許澤不屑一撇嘴,同樣縱身而起,一抖手澤影出現在他手中:“殺!”
兩股渾渾氣勢的碰撞,在場絕大部分人面色蒼白,呼吸不順,甚至有較弱一些的竟然吐血昏倒在地。
“老畢……輸了!”蒼龍輕歎一聲。
朱龍神色黯淡的點點頭:“未戰先亂,玄龍大人優勢在陣法,如此硬碰硬……哎,也不知能撐幾招。許澤真是越來越強了。看不透。”
“未說你,便是我也看不透他。”
二人說話之際,許澤與玄龍已經碰撞在了一起。
許澤眼中精芒一閃,戰刀刀刃微側,卸去幾分威能,看看能讓玄龍抵擋,卻霎那布下領域,隔絕出一方透明空間,內力聲勢不得外傳。
“畢奕天,宮弦是否未死?齊天是否有子?”
畢奕天那散亂的瞳孔被許澤眼中的精芒罩住,微微掙扎,卻陷入呆滯:“宮弦未死,齊天有子……”
……
……
兩招,僅僅兩招,似乎電光火石間,玄龍畢奕天就被許澤戰刀剖成兩半,血雨散落,許澤本人滴血為戰,衣衫不亂。

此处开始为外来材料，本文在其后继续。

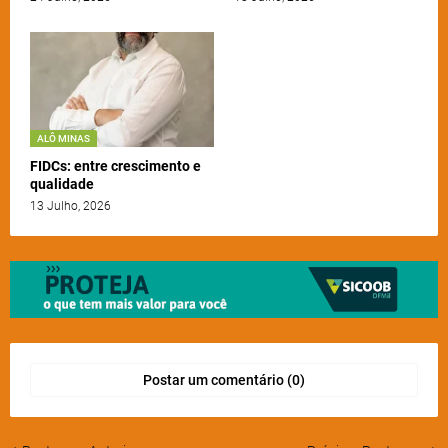
ALÔ MINAS
FIDCs: entre crescimento e
qualidade
13 Julho, 2026
Postar um comentário (0)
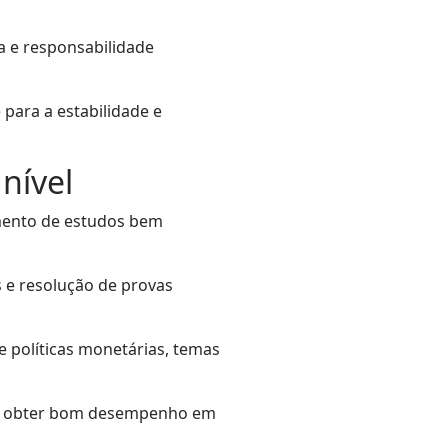
a e responsabilidade
 para a estabilidade e
nível
amento de estudos bem
 e resolução de provas
 políticas monetárias, temas
 de obter bom desempenho em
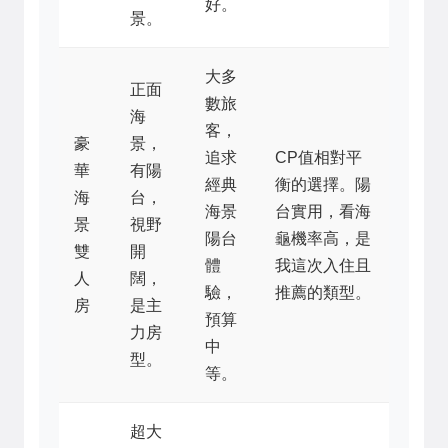
好。
景。
大多
正面
數旅
海
客，
豪
景，
追求
CP值相對平
華
有陽
經典
衡的選擇。陽
海
台，
海景
台實用，看海
景
視野
陽台
龜機率高，是
雙
開
體
我這次入住且
人
闊，
驗，
推薦的類型。
房
是主
預算
力房
中
型。
等。
超大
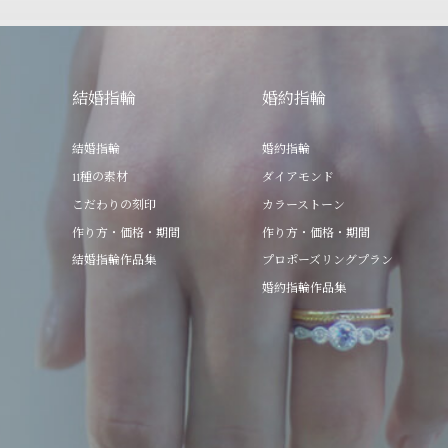
結婚指輪
婚約指輪
結婚指輪
婚約指輪
11種の素材
ダイアモンド
こだわりの刻印
カラーストーン
作り方・価格・期間
作り方・価格・期間
結婚指輪作品集
プロポーズリングプラン
婚約指輪作品集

“好強……”蒼龍常年修心,古井不波的戰心,竟是砰然乍動。
蒼龍之外,即便朱龍都是面色泛白,眼睛發直。
金龍啊!號稱金龍中最神秘最年長,只要佔據主場即便巔峰強者也不敢輕惹的玄龍,竟然就被許澤如此輕而易舉的斬殺,這是何等威勢?
落地的許澤臉色稍顯難看,而且有些陰沉。大家只以為他是硬碰玄龍雖然將其斬殺,但終究自己未能全身而退所致。
可實際上……
剛才隔絕空間裡,玄龍電光火石間被許澤掌控者異能控制一時,印證了許澤不少猜測,那些猜測被證實,才是他臉色難看陰沉的根源。

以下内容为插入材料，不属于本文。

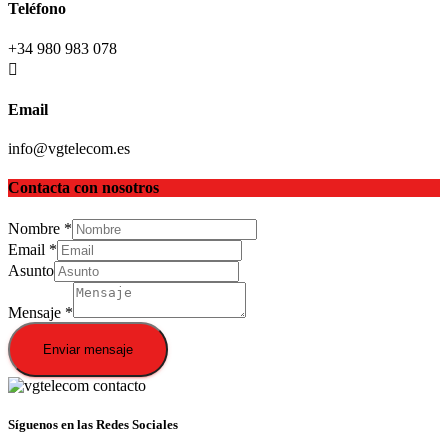
Teléfono
+34 980 983 078
Email
info@vgtelecom.es
Contacta con nosotros
Nombre
*
Email
*
Asunto
Mensaje
*
Enviar mensaje
Síguenos en las Redes Sociales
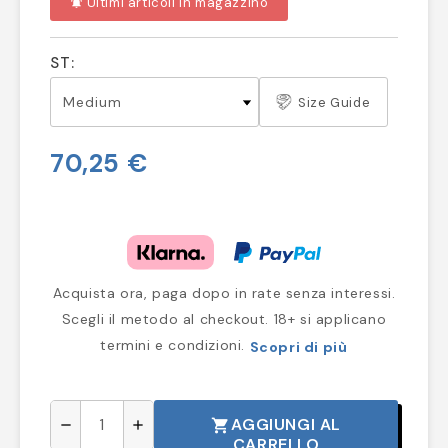
Ultimi articoli in magazzino
notifications_active
ST:
Size Guide
70,25 €
Acquista ora, paga dopo in rate senza interessi.
Scegli il metodo al checkout. 18+ si applicano
termini e condizioni.
Scopri di più
AGGIUNGI AL
shopping_cart
remove
add
CARRELLO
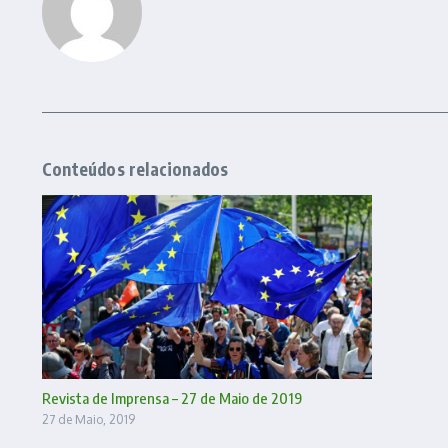
Conteúdos relacionados
Revista de Imprensa – 27 de Maio de 2019
27 de Maio, 2019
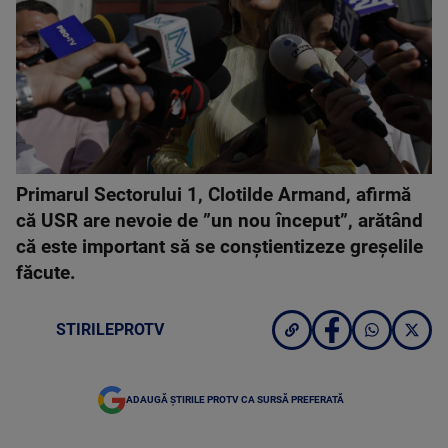
Primarul Sectorului 1, Clotilde Armand, afirmă
că USR are nevoie de ”un nou început”, arătând
că este important să se conştientizeze greşelile
făcute.
STIRILEPROTV
ADAUGĂ ȘTIRILE PROTV CA SURSĂ PREFERATĂ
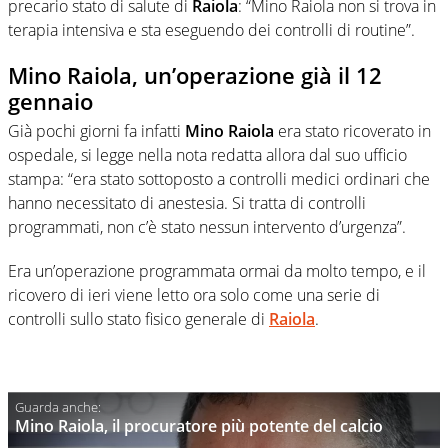
precario stato di salute di
Raiola
: “Mino Raiola non si trova in
terapia intensiva e sta eseguendo dei controlli di routine”.
Mino Raiola, un’operazione già il 12
gennaio
Già pochi giorni fa infatti
Mino Raiola
era stato ricoverato in
ospedale, si legge nella nota redatta allora dal suo ufficio
stampa: “era stato sottoposto a controlli medici ordinari che
hanno necessitato di anestesia. Si tratta di controlli
programmati, non c’è stato nessun intervento d’urgenza”.
Era un’operazione programmata ormai da molto tempo, e il
ricovero di ieri viene letto ora solo come una serie di
controlli sullo stato fisico generale di
Raiola
.
Mino Raiola, il procuratore più potente del calcio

“小澤你沒事吧!”溫柔看到許澤立在原地臉色變幻,便以為他受傷,走過去扶住他。
被溫柔摟住手臂,摩擦到一點其胸前酥軟,許澤眼中妖異紅芒再次閃過,不過卻又被他生生掙扎著壓抑下去,只是胸口一悶,竟然張口吐出一口血來。
“啊,許澤你怎麼啦?”
許澤長長吐了一口氣,心中驚駭,自己壓下**,竟然迫出內傷,這心中欲念為何如此強橫?以往他不是沒有過欲念爆發的時候,只是壓抑下去也自是無事,可如今……看來今晚時間一到得趕緊去末世位面找二師父問清楚才好。
“我沒事,只需休息靜養一下便好,蒼龍前輩,此間事已了,晚輩先行告退,善後之事還得麻煩前輩了。”

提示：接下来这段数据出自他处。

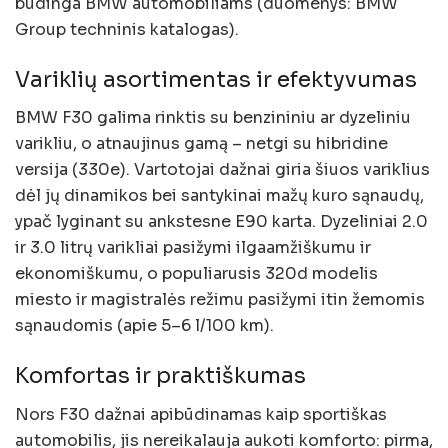
būdinga BMW automobiliams (duomenys: BMW
Group techninis katalogas).
Variklių asortimentas ir efektyvumas
BMW F30 galima rinktis su benzininiu ar dyzeliniu
varikliu, o atnaujinus gamą – netgi su hibridine
versija (330e). Vartotojai dažnai giria šiuos variklius
dėl jų dinamikos bei santykinai mažų kuro sąnaudų,
ypač lyginant su ankstesne E90 karta. Dyzeliniai 2.0
ir 3.0 litrų varikliai pasižymi ilgaamžiškumu ir
ekonomiškumu, o populiarusis 320d modelis
miesto ir magistralės režimu pasižymi itin žemomis
sąnaudomis (apie 5–6 l/100 km).
Komfortas ir praktiškumas
Nors F30 dažnai apibūdinamas kaip sportiškas
automobilis, jis nereikalauja aukoti komforto: pirma,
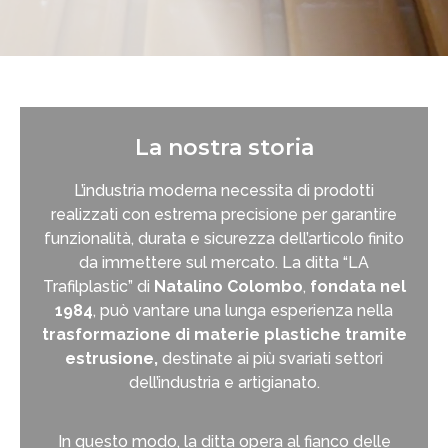
La nostra storia
L’industria moderna necessita di prodotti
realizzati con estrema precisione per garantire
funzionalità, durata e sicurezza dell’articolo finito
da immettere sul mercato. La ditta “LA
Trafilplastic” di
Natalino Colombo
,
fondata nel
1984
, può vantare una lunga esperienza nella
trasformazione di materie plastiche tramite
estrusione,
destinate ai più svariati settori
dell’industria e artigianato.
In questo modo, la ditta opera al fianco delle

階梯上蒼龍看到許澤吐血的時候,不知為何心中稍稍松了一口氣,許澤進步太快,快的都讓他這個級別的人都感到驚駭和嫉妒了。
蒼龍自問如不開啟領域,即便是硬碰硬他也不能兩招殺死玄龍。如果許澤一點傷都受,那只怕……自己其實已不是他對手了吧。不過還好……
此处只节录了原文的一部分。